Financier (Minicake de almendra y mantequilla tostada)
Los financiers son pequeños pasteles franceses basados en dos ingredientes clave: mantequilla tostada y harina de almendras. La mantequilla se calienta hasta que los sólidos lácteos se caramelizan hasta obtener un color marrón avellana, una etapa llamada beurre noisette, que produce un aroma profundo y tostado que la mantequilla derretida normal no puede replicar. Esta mantequilla tostada se combina con harina de almendras, azúcar glas, una pequeña cantidad de harina de repostería y claras de huevo, luego se vierte en moldes rectangulares y se hornea hasta que los bordes se oscurecen y la superficie forma una costra fina y crujiente. En el interior, los aceites de la almendra y la grasa de la mantequilla mantienen la miga excepcionalmente húmeda y densa.

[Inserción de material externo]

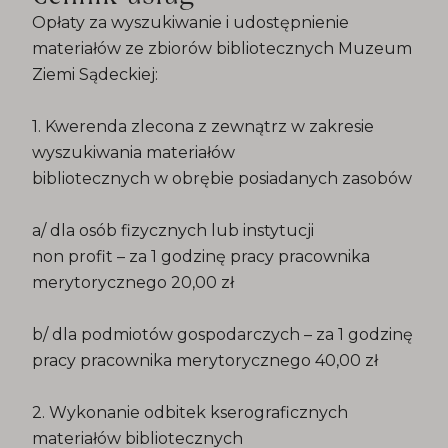
Opłaty za wyszukiwanie i udostępnienie
materiałów ze zbiorów bibliotecznych Muzeum
Ziemi Sądeckiej:
1. Kwerenda zlecona z zewnątrz w zakresie
wyszukiwania materiałów
bibliotecznych w obrębie posiadanych zasobów
a/ dla osób fizycznych lub instytucji
non profit – za 1 godzinę pracy pracownika
merytorycznego 20,00 zł
b/ dla podmiotów gospodarczych – za 1 godzinę
pracy pracownika merytorycznego 40,00 zł
2. Wykonanie odbitek kserograficznych
materiałów bibliotecznych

Su nombre deriva de la forma de lingote de oro del molde tradicional, vinculándolos al distrito financiero de París, donde supuestamente se crearon como un refrigerio que los banqueros podían comer sin ensuciar sus trajes.
Ajustar porciones
Instrucciones
- 1
Caliente la mantequilla en un cazo a fuego medio hasta que se dore y huela a nuez.
- 2
Tamice y mezcle la harina de almendras, el azúcar glas y la harina de repostería.
- 3
Añada las claras de huevo y la miel a la mezcla seca y remueva suavemente.
- 4
Cuele la mantequilla tostada en la masa y mezcle hasta que se combine.
- 5
Llene los moldes de financier al 80% y hornee a 190°C durante 12-15 minutos.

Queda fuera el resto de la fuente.